Bandaged But Unbowed

We lived for a year in Colorado. The access road to our housing complex presented a spectacular, expansive view of the Rockies. The mountains were my morning companions as I drove beside them into Denver. I thought at first that they stood as a silent reminder that some things cannot be corrupted. But, it now feels like stoical acquiescence. I will return to the mountains, they are like friends; but, the ocean is in my blood and I can’t be away too long.

In contrast, my grandfather, Robert Lowry Calhoun, wrote of how the mountains restored his faith when he found he had, “Doubt that there is any God, and that the world’s noise means anything.” Grandpa was nearly stone deaf; and yet, these rock colossuses spoke to him.

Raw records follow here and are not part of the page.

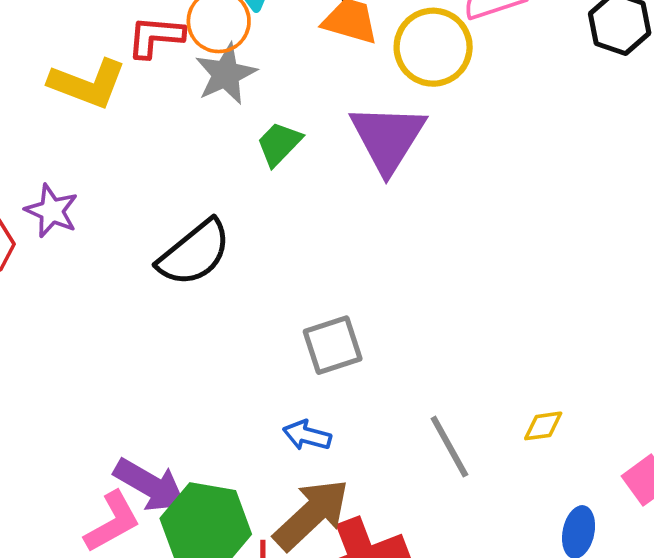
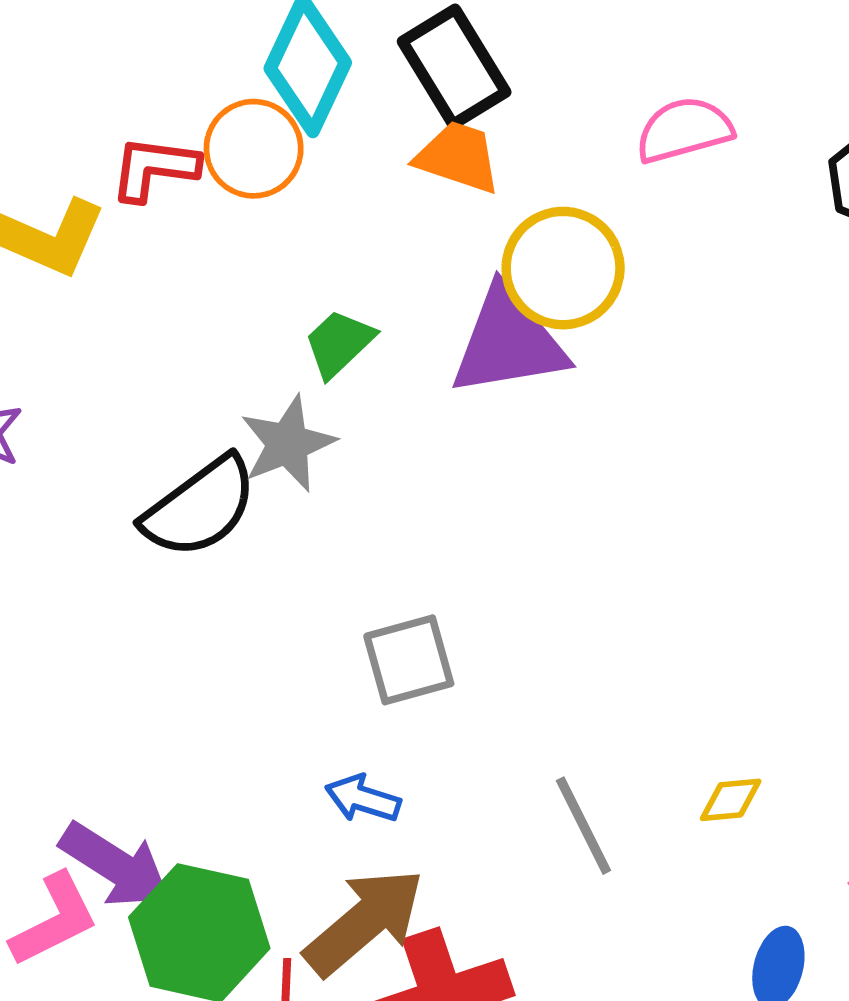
yellow circle: (433, 47) -> (563, 268), moved
gray star: (226, 74) -> (288, 444), moved
purple triangle: (388, 138) -> (508, 342), turned 46

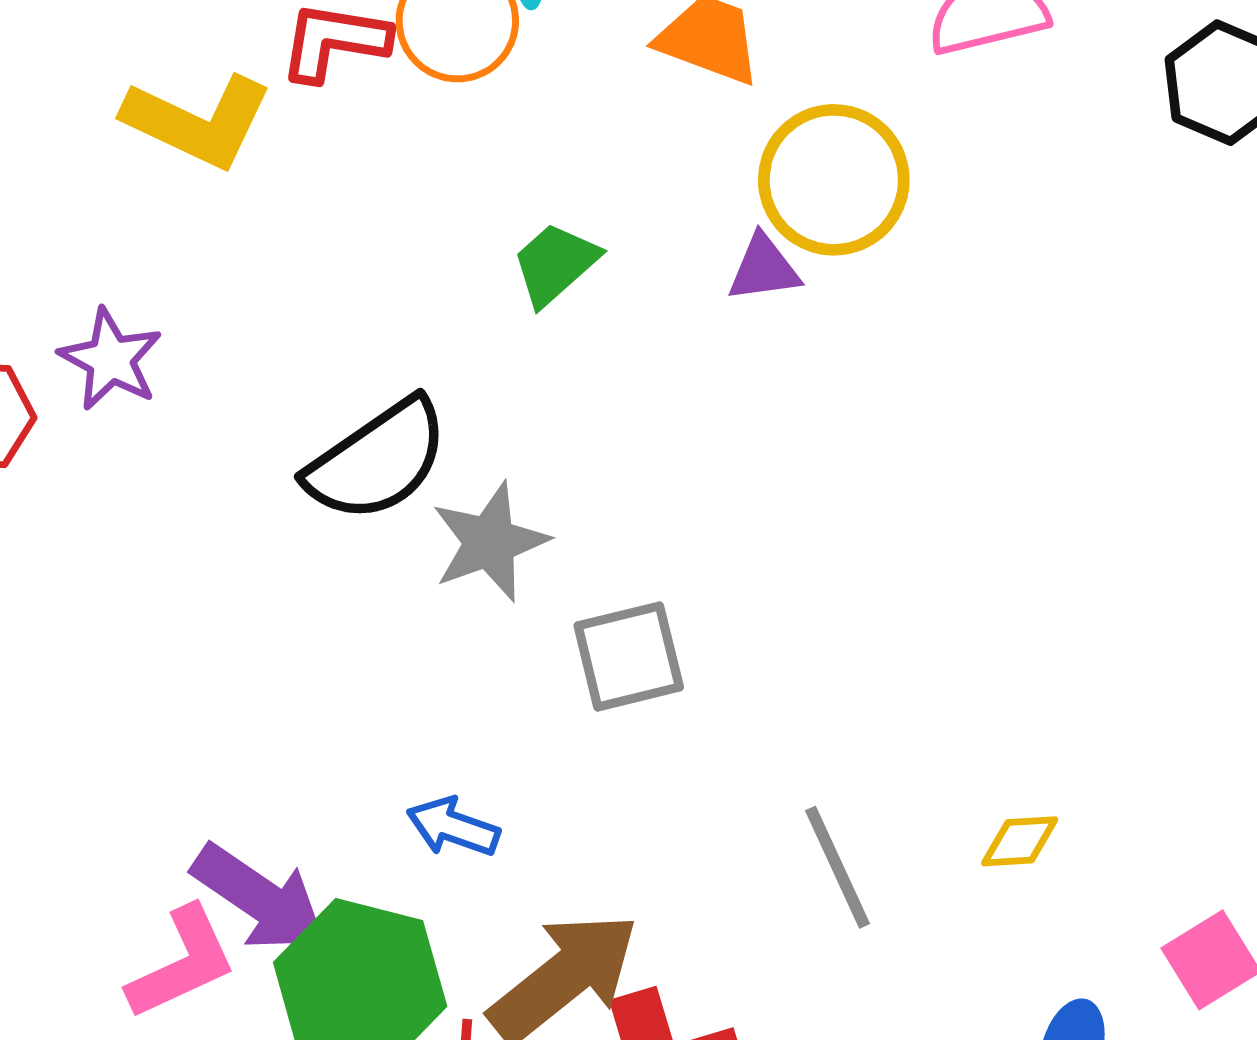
purple triangle: (508, 342) -> (764, 268), size x0.5
gray star: (288, 444) -> (490, 542), moved
blue arrow: (363, 799) -> (453, 827), moved

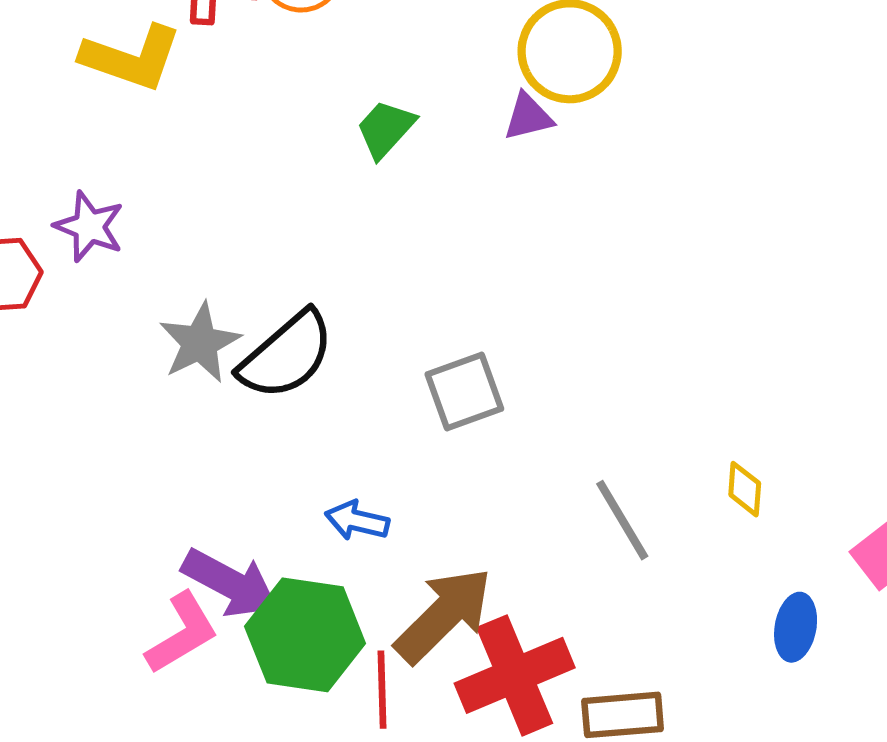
black semicircle: (377, 460) -> (286, 355), moved
gray star: (490, 542) -> (200, 343), moved
yellow diamond: (1020, 841) -> (745, 489), turned -76

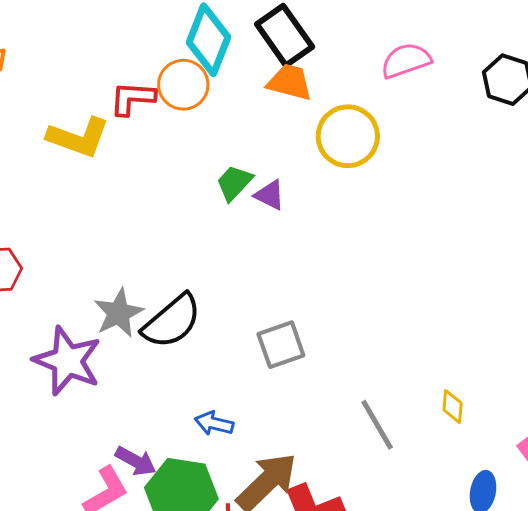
purple triangle: (528, 117) -> (270, 195), moved, turned 40
purple star: (89, 227) -> (67, 361), moved, size x1.6
purple arrow: (230, 583) -> (136, 461), size x0.7

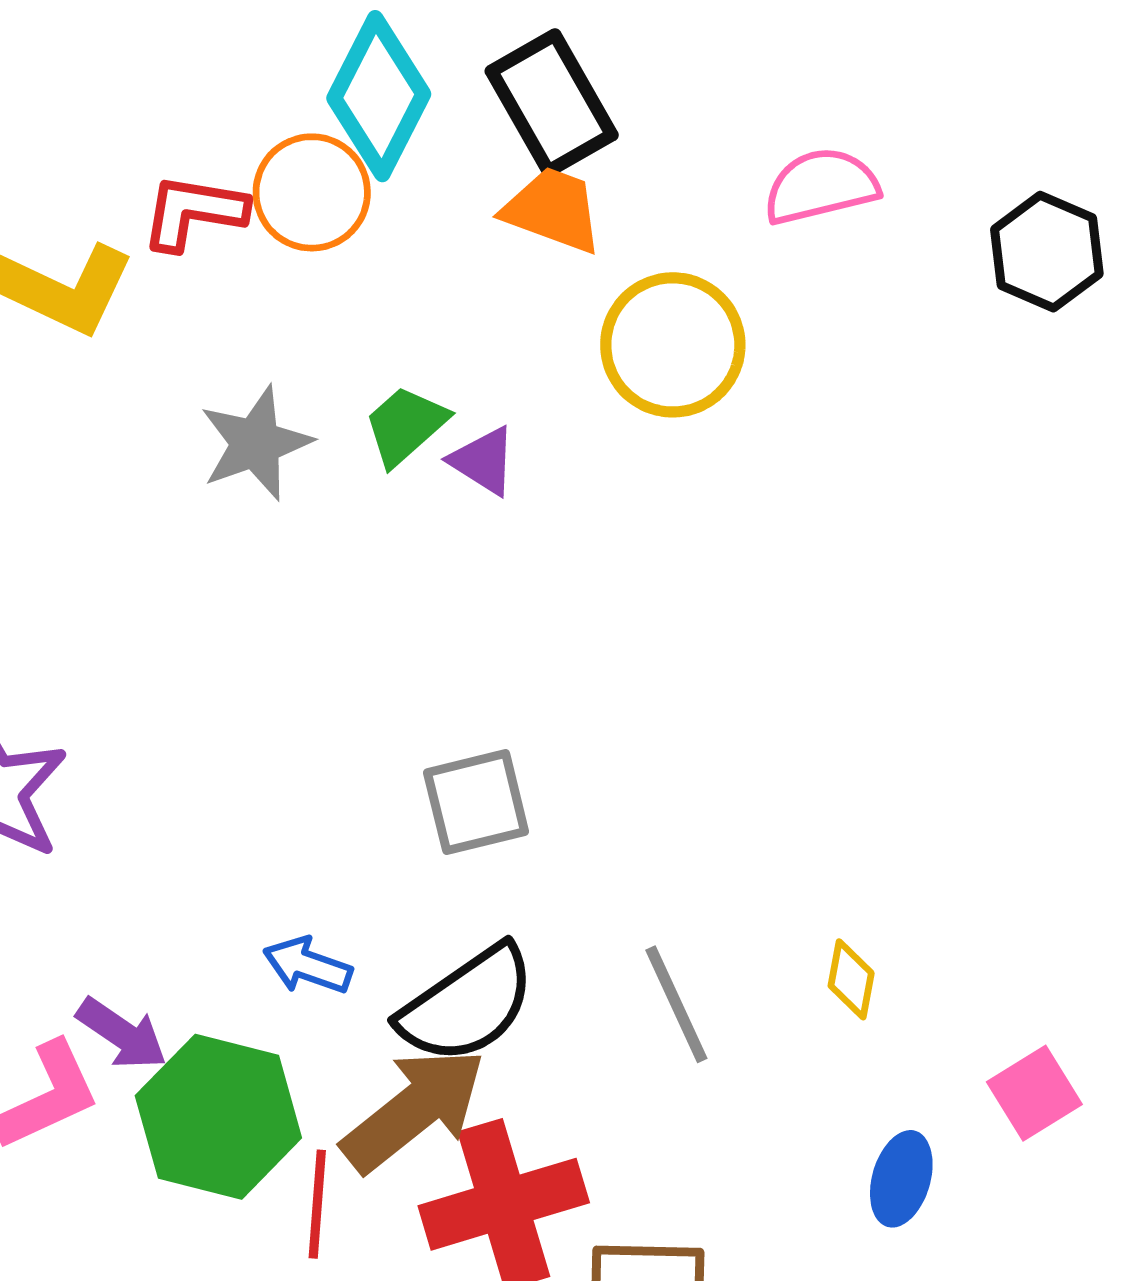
gray star: (119, 313) -> (256, 443), moved
black semicircle: (172, 321) -> (467, 1005), moved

This new confidence was first prompted, unless memory at this point is all wrong, by two very hard facts: the invincibility of a clear-headed medical student dying of cancer, and the impassive bulk of the Rockies above timber line, which I saw for the first time four months later. To them was added almost at once the departure of another young doctor, my closest friend, for the Rockefeller yellow fever work in Africa, from which he did not return.

— Robert Lowry Calhoun, A Liberal Bandaged But Unbowed 

These were his reflections in 1939 when he was asked by Charles Clayton Morrison to write an article in the series, “How My Mind Has Changed”, for the journal, The Christian Century. The decade of the 30s had been disruptive in his life culminating in the death of his brother and brother-in-law. But, (miraculously?), “After the first few months of chaos, a new foundation of confidence began to take shape in me, far below the word-level” resulting in his espousal of Christian Realism.